* AVAILABLE DATA
++++
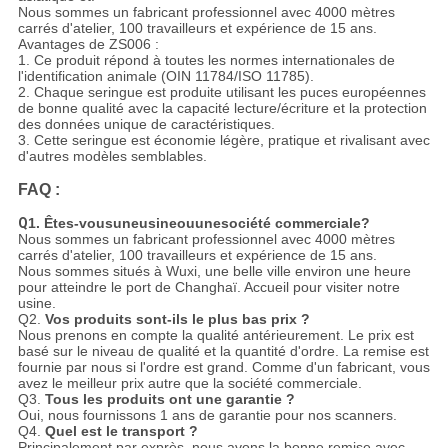
Nous sommes un fabricant professionnel avec 4000 mètres
carrés d'atelier, 100 travailleurs et expérience de 15 ans.
Avantages de ZS006 :
1. Ce produit répond à toutes les normes internationales de
l'identification animale (OIN 11784/ISO 11785).
2. Chaque seringue est produite utilisant les puces européennes
de bonne qualité avec la capacité lecture/écriture et la protection
des données unique de caractéristiques.
3.
Cette seringue est économie légère, pratique et rivalisant avec
d'autres modèles semblables.
FAQ :
Q
1. Êtes-vousuneusineouunesociété commerciale?
Nous sommes un fabricant professionnel avec 4000 mètres
carrés d'atelier, 100 travailleurs et expérience de 15 ans.
Nous sommes situés à Wuxi, une belle ville environ une heure
pour atteindre le port de Changhaï. Accueil pour visiter notre
usine.
Q2.
Vos produits sont-ils le plus bas prix ?
Nous prenons en compte la qualité antérieurement. Le prix est
basé sur le niveau de qualité et la quantité d'ordre. La remise est
fournie par nous si l'ordre est grand. Comme d'un fabricant, vous
avez le meilleur prix autre que la société commerciale.
Q3.
Tous les produits ont une garantie ?
Oui, nous fournissons 1 ans de garantie pour nos scanners.
Q4.
Quel est le transport ?
Principalement par exprès, nous avons la bonne remise avec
++++
Above are records; repeat only the lines starting at the line with "2. Chaque seringue" and ending at the line with "Vos produits sont-ils le plus bas prix ?", exactly as they appear, both included.

* PROBLEM SOLUTION
2. Chaque seringue est produite utilisant les puces européennes
de bonne qualité avec la capacité lecture/écriture et la protection
des données unique de caractéristiques.
3.
Cette seringue est économie légère, pratique et rivalisant avec
d'autres modèles semblables.
FAQ :
Q
1. Êtes-vousuneusineouunesociété commerciale?
Nous sommes un fabricant professionnel avec 4000 mètres
carrés d'atelier, 100 travailleurs et expérience de 15 ans.
Nous sommes situés à Wuxi, une belle ville environ une heure
pour atteindre le port de Changhaï. Accueil pour visiter notre
usine.
Q2.
Vos produits sont-ils le plus bas prix ?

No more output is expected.